These files are public domain.
Text Courtesy of BibleSupport.com. Used by Permission.
Bibliographical Information
Orchard, Bernard, "Commentary on 2 Corinthians 11". Orchard's Catholic Commentary on Holy Scripture. https://www.studylight.org/commentaries/eng/boc/2-corinthians-11.html. 1951.
Orchard, Bernard, "Commentary on 2 Corinthians 11". Orchard's Catholic Commentary on Holy Scripture. https://www.studylight.org/
Whole Bible (48)New Testament (18)Gospels Only (1)Individual Books (10)
Verses 1-33
XI 1-15 He prepares for Self-assertion, and roundly denounces the False Apostles —1. ’My folly’: ’a little folly from me’. The folly is the self-praise which begins in 22. This is the first hint that it is coming, but he dignesses again as if he shrank from the painful necessity.
2. ’Jealous for you’ with God’s own jealousy, a divine jealousy. He uses language familiar from the OT. God was the bridegroom of his people, his church, and Paul was the bridegroom’s friend, vigilant against rival suitors and lovers. It is clearly implied that the false teachers are enemies of God.
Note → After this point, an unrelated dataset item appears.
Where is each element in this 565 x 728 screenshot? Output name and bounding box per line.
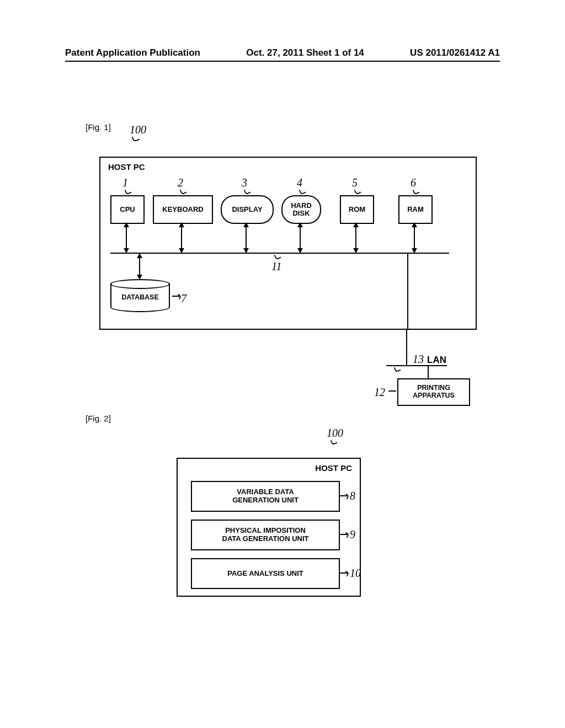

3. ’Subtilty’: ’craftiness’. ’From the purity and innocence that are due to Christ’.4. ’He that cometh’: ’the newcomer, the visitor’. It seems to denote some one of the False Apostles, or else is a collective term for them all. The best interpretation is: If the new teachers had brought a religion which surpassed what the Corinthians had already received from Paul, there would be some reason for honouring them. But instead of the word ’honour’ Paul characteristically substitutes ’endure’ for they had been haughty and exacting (see v 20). This sentence therefore implies that their doctrinal teaching was not unsound. (1 Cor Introd. C.) 5. ’I consider that I have not in any way been inferior to the greatest apostles’, i.e. to the Twelve. Many scholars think that Paul meant the False Apostles here, calling them ironically ’the great apostles’, but it is incredible that Paul should have honoured these adventurers by calling himself their equal, when his apostleship was in fact incomparably superior to theirs.
6. ’Rude’: untrained (in the professional orator’s art), see 10:10. ’Knowledge’—of God, as in 10:5. ’But . . . you’. The Greek may be corrupt, but the general sense probably is: ’But we have revealed (the truth) fully to you’.
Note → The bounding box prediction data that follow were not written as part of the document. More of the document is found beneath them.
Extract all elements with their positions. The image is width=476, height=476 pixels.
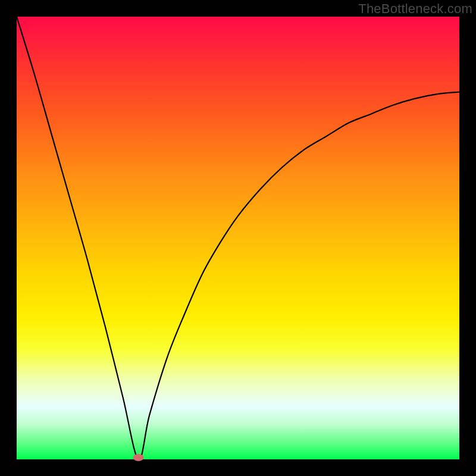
minimum-marker [133, 454, 144, 461]
watermark-text: TheBottleneck.com [358, 1, 472, 17]
plot-area [17, 17, 459, 459]
chart-frame: TheBottleneck.com [0, 0, 476, 476]
bottleneck-curve [17, 17, 459, 459]
chart-svg [17, 17, 459, 459]
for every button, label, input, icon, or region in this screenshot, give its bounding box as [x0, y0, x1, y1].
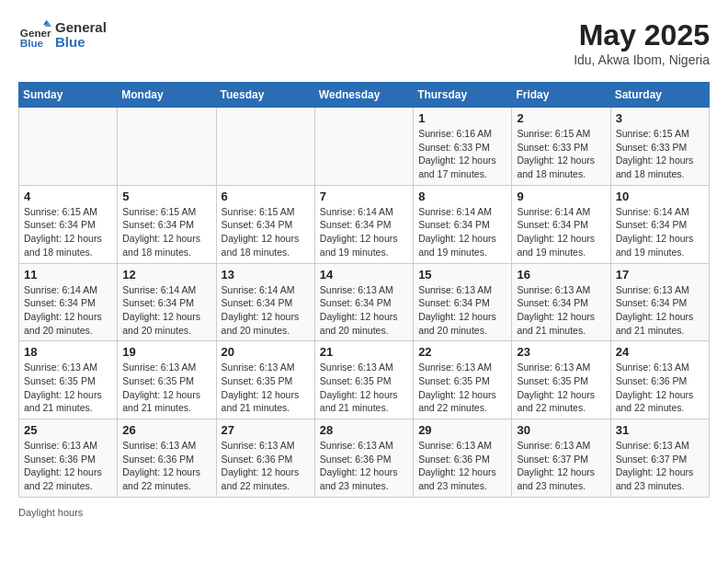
weekday-header: Saturday: [610, 83, 709, 108]
calendar-cell: 12Sunrise: 6:14 AM Sunset: 6:34 PM Dayli…: [118, 263, 216, 341]
day-info: Sunrise: 6:14 AM Sunset: 6:34 PM Dayligh…: [517, 205, 605, 259]
day-info: Sunrise: 6:15 AM Sunset: 6:34 PM Dayligh…: [222, 205, 310, 259]
day-number: 30: [517, 423, 605, 437]
day-info: Sunrise: 6:13 AM Sunset: 6:35 PM Dayligh…: [320, 361, 408, 415]
day-info: Sunrise: 6:13 AM Sunset: 6:37 PM Dayligh…: [616, 439, 704, 493]
calendar-cell: 25Sunrise: 6:13 AM Sunset: 6:36 PM Dayli…: [19, 419, 118, 498]
weekday-header: Sunday: [19, 83, 118, 108]
calendar-cell: 11Sunrise: 6:14 AM Sunset: 6:34 PM Dayli…: [19, 263, 118, 341]
calendar-cell: 17Sunrise: 6:13 AM Sunset: 6:34 PM Dayli…: [610, 263, 709, 341]
calendar-table: SundayMondayTuesdayWednesdayThursdayFrid…: [18, 82, 710, 498]
calendar-cell: 4Sunrise: 6:15 AM Sunset: 6:34 PM Daylig…: [19, 185, 118, 263]
page-header: General Blue General Blue May 2025 Idu, …: [18, 18, 710, 67]
day-info: Sunrise: 6:15 AM Sunset: 6:34 PM Dayligh…: [122, 205, 210, 259]
title-block: May 2025 Idu, Akwa Ibom, Nigeria: [574, 18, 710, 67]
weekday-header: Friday: [512, 83, 610, 108]
calendar-week-row: 25Sunrise: 6:13 AM Sunset: 6:36 PM Dayli…: [19, 419, 710, 498]
day-info: Sunrise: 6:14 AM Sunset: 6:34 PM Dayligh…: [24, 283, 112, 338]
day-info: Sunrise: 6:13 AM Sunset: 6:35 PM Dayligh…: [222, 361, 310, 415]
day-info: Sunrise: 6:14 AM Sunset: 6:34 PM Dayligh…: [616, 205, 704, 259]
day-info: Sunrise: 6:15 AM Sunset: 6:33 PM Dayligh…: [517, 127, 605, 181]
calendar-cell: 1Sunrise: 6:16 AM Sunset: 6:33 PM Daylig…: [414, 108, 512, 186]
calendar-cell: [314, 108, 413, 186]
calendar-cell: 8Sunrise: 6:14 AM Sunset: 6:34 PM Daylig…: [414, 185, 512, 263]
calendar-cell: 14Sunrise: 6:13 AM Sunset: 6:34 PM Dayli…: [314, 263, 413, 341]
footer-text: Daylight hours: [18, 507, 83, 518]
footer: Daylight hours: [18, 507, 710, 518]
calendar-cell: 30Sunrise: 6:13 AM Sunset: 6:37 PM Dayli…: [512, 419, 610, 498]
calendar-cell: 27Sunrise: 6:13 AM Sunset: 6:36 PM Dayli…: [216, 419, 314, 498]
day-number: 10: [616, 190, 704, 203]
logo-icon: General Blue: [18, 18, 51, 52]
day-number: 5: [122, 190, 210, 203]
day-number: 22: [418, 345, 506, 359]
day-number: 16: [517, 268, 605, 282]
day-info: Sunrise: 6:13 AM Sunset: 6:36 PM Dayligh…: [222, 439, 310, 493]
day-info: Sunrise: 6:13 AM Sunset: 6:34 PM Dayligh…: [616, 283, 704, 338]
day-info: Sunrise: 6:14 AM Sunset: 6:34 PM Dayligh…: [418, 205, 506, 259]
day-info: Sunrise: 6:13 AM Sunset: 6:36 PM Dayligh…: [418, 439, 506, 493]
day-info: Sunrise: 6:13 AM Sunset: 6:36 PM Dayligh…: [320, 439, 408, 493]
day-number: 25: [24, 423, 112, 437]
calendar-cell: 29Sunrise: 6:13 AM Sunset: 6:36 PM Dayli…: [414, 419, 512, 498]
day-number: 27: [222, 423, 310, 437]
calendar-cell: 7Sunrise: 6:14 AM Sunset: 6:34 PM Daylig…: [314, 185, 413, 263]
day-info: Sunrise: 6:13 AM Sunset: 6:35 PM Dayligh…: [122, 361, 210, 415]
day-number: 29: [418, 423, 506, 437]
day-info: Sunrise: 6:16 AM Sunset: 6:33 PM Dayligh…: [418, 127, 506, 181]
day-info: Sunrise: 6:14 AM Sunset: 6:34 PM Dayligh…: [320, 205, 408, 259]
day-number: 26: [122, 423, 210, 437]
day-number: 23: [517, 345, 605, 359]
calendar-cell: [118, 108, 216, 186]
day-number: 12: [122, 268, 210, 282]
day-number: 7: [320, 190, 408, 203]
calendar-cell: 26Sunrise: 6:13 AM Sunset: 6:36 PM Dayli…: [118, 419, 216, 498]
calendar-cell: 20Sunrise: 6:13 AM Sunset: 6:35 PM Dayli…: [216, 341, 314, 419]
calendar-week-row: 1Sunrise: 6:16 AM Sunset: 6:33 PM Daylig…: [19, 108, 710, 186]
calendar-cell: 19Sunrise: 6:13 AM Sunset: 6:35 PM Dayli…: [118, 341, 216, 419]
day-number: 24: [616, 345, 704, 359]
weekday-header: Wednesday: [314, 83, 413, 108]
day-info: Sunrise: 6:14 AM Sunset: 6:34 PM Dayligh…: [122, 283, 210, 338]
logo-general: General: [55, 20, 107, 36]
day-info: Sunrise: 6:13 AM Sunset: 6:36 PM Dayligh…: [122, 439, 210, 493]
day-info: Sunrise: 6:15 AM Sunset: 6:34 PM Dayligh…: [24, 205, 112, 259]
day-info: Sunrise: 6:13 AM Sunset: 6:34 PM Dayligh…: [517, 283, 605, 338]
weekday-header: Tuesday: [216, 83, 314, 108]
day-info: Sunrise: 6:13 AM Sunset: 6:35 PM Dayligh…: [418, 361, 506, 415]
calendar-cell: 22Sunrise: 6:13 AM Sunset: 6:35 PM Dayli…: [414, 341, 512, 419]
logo-blue: Blue: [55, 35, 107, 51]
day-number: 13: [222, 268, 310, 282]
day-info: Sunrise: 6:13 AM Sunset: 6:35 PM Dayligh…: [517, 361, 605, 415]
day-number: 21: [320, 345, 408, 359]
calendar-cell: [19, 108, 118, 186]
day-info: Sunrise: 6:13 AM Sunset: 6:34 PM Dayligh…: [418, 283, 506, 338]
day-number: 17: [616, 268, 704, 282]
day-number: 8: [418, 190, 506, 203]
day-number: 14: [320, 268, 408, 282]
day-number: 11: [24, 268, 112, 282]
day-number: 15: [418, 268, 506, 282]
weekday-header: Thursday: [414, 83, 512, 108]
logo: General Blue General Blue: [18, 18, 107, 52]
calendar-cell: 24Sunrise: 6:13 AM Sunset: 6:36 PM Dayli…: [610, 341, 709, 419]
day-info: Sunrise: 6:15 AM Sunset: 6:33 PM Dayligh…: [616, 127, 704, 181]
day-number: 4: [24, 190, 112, 203]
weekday-header: Monday: [118, 83, 216, 108]
calendar-week-row: 11Sunrise: 6:14 AM Sunset: 6:34 PM Dayli…: [19, 263, 710, 341]
day-number: 20: [222, 345, 310, 359]
day-info: Sunrise: 6:14 AM Sunset: 6:34 PM Dayligh…: [222, 283, 310, 338]
day-info: Sunrise: 6:13 AM Sunset: 6:36 PM Dayligh…: [616, 361, 704, 415]
calendar-cell: 15Sunrise: 6:13 AM Sunset: 6:34 PM Dayli…: [414, 263, 512, 341]
calendar-cell: 2Sunrise: 6:15 AM Sunset: 6:33 PM Daylig…: [512, 108, 610, 186]
day-info: Sunrise: 6:13 AM Sunset: 6:35 PM Dayligh…: [24, 361, 112, 415]
calendar-cell: 9Sunrise: 6:14 AM Sunset: 6:34 PM Daylig…: [512, 185, 610, 263]
day-number: 3: [616, 111, 704, 125]
calendar-cell: [216, 108, 314, 186]
calendar-cell: 31Sunrise: 6:13 AM Sunset: 6:37 PM Dayli…: [610, 419, 709, 498]
calendar-cell: 10Sunrise: 6:14 AM Sunset: 6:34 PM Dayli…: [610, 185, 709, 263]
day-number: 31: [616, 423, 704, 437]
day-number: 1: [418, 111, 506, 125]
logo-text: General Blue: [55, 20, 107, 51]
calendar-cell: 28Sunrise: 6:13 AM Sunset: 6:36 PM Dayli…: [314, 419, 413, 498]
7-11. These verses are an answer to the malicious lie that Paul by working for his living had admitted his inferiority to the Twelve. The False Apostles said that only the Twelve had a right to maintenance. Paul had already denied this in 1 Corinthians 9:1-15, and claimed the right for all missionaries. In order to be consistent and to outface Paul, the False Apostles had to make a pretence of earning their living (cf. v 12 and § 865i).
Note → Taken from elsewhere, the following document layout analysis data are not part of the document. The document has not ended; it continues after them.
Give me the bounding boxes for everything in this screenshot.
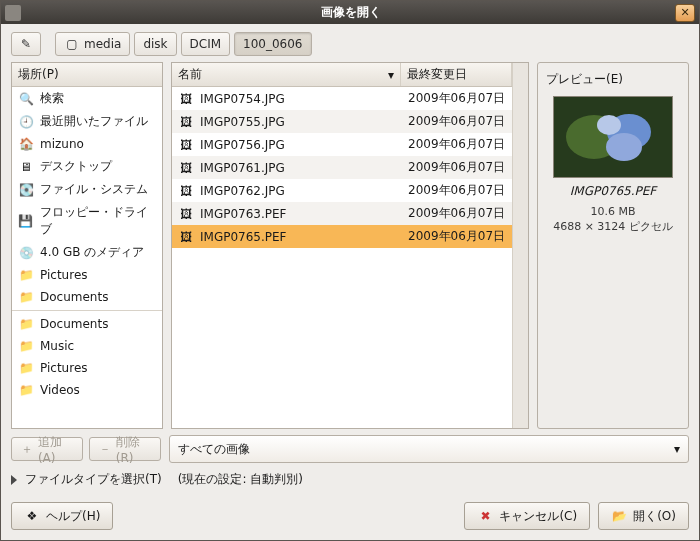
triangle-right-icon [11, 475, 17, 485]
places-item[interactable]: 📁Videos [12, 379, 162, 401]
plus-icon: ＋ [20, 441, 34, 457]
file-name: IMGP0765.PEF [200, 230, 287, 244]
chevron-down-icon: ▾ [674, 442, 680, 456]
places-item[interactable]: 💽ファイル・システム [12, 178, 162, 201]
file-row[interactable]: 🖼IMGP0761.JPG2009年06月07日 [172, 156, 512, 179]
folder-icon: 📁 [18, 289, 34, 305]
path-segment[interactable]: DCIM [181, 32, 231, 56]
image-file-icon: 🖼 [178, 229, 194, 245]
thumbnail-image-icon [554, 97, 672, 177]
file-name: IMGP0761.JPG [200, 161, 285, 175]
scrollbar[interactable] [512, 63, 528, 428]
file-row[interactable]: 🖼IMGP0763.PEF2009年06月07日 [172, 202, 512, 225]
filetype-expander[interactable]: ファイルタイプを選択(T) (現在の設定: 自動判別) [11, 469, 689, 490]
places-item[interactable]: 🔍検索 [12, 87, 162, 110]
file-date: 2009年06月07日 [402, 202, 512, 225]
file-date: 2009年06月07日 [402, 110, 512, 133]
minus-icon: － [98, 441, 112, 457]
places-item-label: フロッピー・ドライブ [40, 204, 156, 238]
places-item[interactable]: 🕘最近開いたファイル [12, 110, 162, 133]
places-item-label: Documents [40, 290, 108, 304]
folder-icon: 📁 [18, 360, 34, 376]
places-item[interactable]: 📁Pictures [12, 264, 162, 286]
places-item[interactable]: 💾フロッピー・ドライブ [12, 201, 162, 241]
places-item-label: Pictures [40, 268, 88, 282]
image-file-icon: 🖼 [178, 137, 194, 153]
places-buttons: ＋追加(A) －削除(R) [11, 437, 161, 461]
places-item[interactable]: 🏠mizuno [12, 133, 162, 155]
file-list-panel: 名前 ▾ 最終変更日 🖼IMGP0754.JPG2009年06月07日🖼IMGP… [171, 62, 529, 429]
edit-path-button[interactable]: ✎ [11, 32, 41, 56]
recent-icon: 🕘 [18, 114, 34, 130]
preview-thumbnail [553, 96, 673, 178]
preview-panel: プレビュー(E) IMGP0765.PEF 10.6 MB 4688 × 312… [537, 62, 689, 429]
file-name: IMGP0756.JPG [200, 138, 285, 152]
sort-indicator-icon: ▾ [388, 68, 394, 82]
column-header-name[interactable]: 名前 ▾ [172, 63, 401, 86]
path-segment[interactable]: disk [134, 32, 176, 56]
path-segment[interactable]: ▢ media [55, 32, 130, 56]
file-row[interactable]: 🖼IMGP0765.PEF2009年06月07日 [172, 225, 512, 248]
folder-icon: 📁 [18, 267, 34, 283]
places-item-label: Pictures [40, 361, 88, 375]
places-item[interactable]: 📁Documents [12, 286, 162, 308]
preview-meta: 10.6 MB 4688 × 3124 ピクセル [553, 204, 673, 235]
file-name: IMGP0754.JPG [200, 92, 285, 106]
file-date: 2009年06月07日 [402, 87, 512, 110]
open-folder-icon: 📂 [611, 508, 627, 524]
places-item-label: 最近開いたファイル [40, 113, 148, 130]
image-file-icon: 🖼 [178, 114, 194, 130]
folder-icon: 📁 [18, 338, 34, 354]
places-item[interactable]: 💿4.0 GB のメディア [12, 241, 162, 264]
places-item-label: Documents [40, 317, 108, 331]
path-segment-current[interactable]: 100_0606 [234, 32, 311, 56]
file-name: IMGP0762.JPG [200, 184, 285, 198]
help-button[interactable]: ❖ ヘルプ(H) [11, 502, 113, 530]
cancel-icon: ✖ [477, 508, 493, 524]
remove-place-button[interactable]: －削除(R) [89, 437, 161, 461]
places-item-label: Music [40, 339, 74, 353]
preview-filename: IMGP0765.PEF [570, 184, 657, 198]
dialog-body: ✎ ▢ media disk DCIM 100_0606 場所(P) 🔍検索🕘最… [1, 24, 699, 540]
app-icon [5, 5, 21, 21]
file-open-dialog: 画像を開く ✕ ✎ ▢ media disk DCIM 100_0606 場所(… [0, 0, 700, 541]
close-button[interactable]: ✕ [675, 4, 695, 22]
column-header-modified[interactable]: 最終変更日 [401, 63, 512, 86]
places-item[interactable]: 📁Documents [12, 313, 162, 335]
file-date: 2009年06月07日 [402, 225, 512, 248]
image-file-icon: 🖼 [178, 183, 194, 199]
places-item-label: ファイル・システム [40, 181, 148, 198]
folder-icon: 📁 [18, 382, 34, 398]
places-item[interactable]: 🖥デスクトップ [12, 155, 162, 178]
help-icon: ❖ [24, 508, 40, 524]
places-header[interactable]: 場所(P) [12, 63, 162, 87]
file-list[interactable]: 🖼IMGP0754.JPG2009年06月07日🖼IMGP0755.JPG200… [172, 87, 512, 428]
file-row[interactable]: 🖼IMGP0755.JPG2009年06月07日 [172, 110, 512, 133]
image-file-icon: 🖼 [178, 91, 194, 107]
file-row[interactable]: 🖼IMGP0762.JPG2009年06月07日 [172, 179, 512, 202]
places-list: 🔍検索🕘最近開いたファイル🏠mizuno🖥デスクトップ💽ファイル・システム💾フロ… [12, 87, 162, 428]
drive-icon: ▢ [64, 36, 80, 52]
pencil-icon: ✎ [18, 36, 34, 52]
file-date: 2009年06月07日 [402, 133, 512, 156]
svg-point-4 [597, 115, 621, 135]
image-file-icon: 🖼 [178, 206, 194, 222]
places-item-label: 4.0 GB のメディア [40, 244, 144, 261]
file-row[interactable]: 🖼IMGP0754.JPG2009年06月07日 [172, 87, 512, 110]
window-title: 画像を開く [27, 4, 675, 21]
places-item[interactable]: 📁Pictures [12, 357, 162, 379]
home-icon: 🏠 [18, 136, 34, 152]
file-row[interactable]: 🖼IMGP0756.JPG2009年06月07日 [172, 133, 512, 156]
svg-point-3 [606, 133, 642, 161]
cancel-button[interactable]: ✖ キャンセル(C) [464, 502, 590, 530]
open-button[interactable]: 📂 開く(O) [598, 502, 689, 530]
places-item-label: mizuno [40, 137, 84, 151]
places-item[interactable]: 📁Music [12, 335, 162, 357]
places-item-label: Videos [40, 383, 80, 397]
add-place-button[interactable]: ＋追加(A) [11, 437, 83, 461]
titlebar[interactable]: 画像を開く ✕ [1, 1, 699, 24]
filter-select[interactable]: すべての画像 ▾ [169, 435, 689, 463]
file-name: IMGP0763.PEF [200, 207, 287, 221]
floppy-icon: 💾 [18, 213, 34, 229]
cd-icon: 💿 [18, 245, 34, 261]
7. ’Humbling myself’ refers to manual work, more despised by pagans than by Jews. ’Exalted’: raised to the dignity of Christians. ’Freely’: without payment or cost.
8. ’Taken from’: plundered other churches’—a natural exaggeration (see 9), but it does mean that the poorer Macedonians had felt the sacrifice ’For your ministry:’ ’in order to serve you’.
9. Probably refers to his first visit to Corinth. He seems to have been ill and depressed, and perhaps not able to earn enough, but Silas and Timothy arrived with gifts of money from Thessalonica and Philippi, , Acts 18:5; Philippians 4:15; 1 Thessalonians 3:1-8. ’Wanted’: ’was in need’.
10. ’As surely as the truth of Christ is in me, this boast shall not be denied me in Achaia’. He observed the same rule in Asia and Macedonia.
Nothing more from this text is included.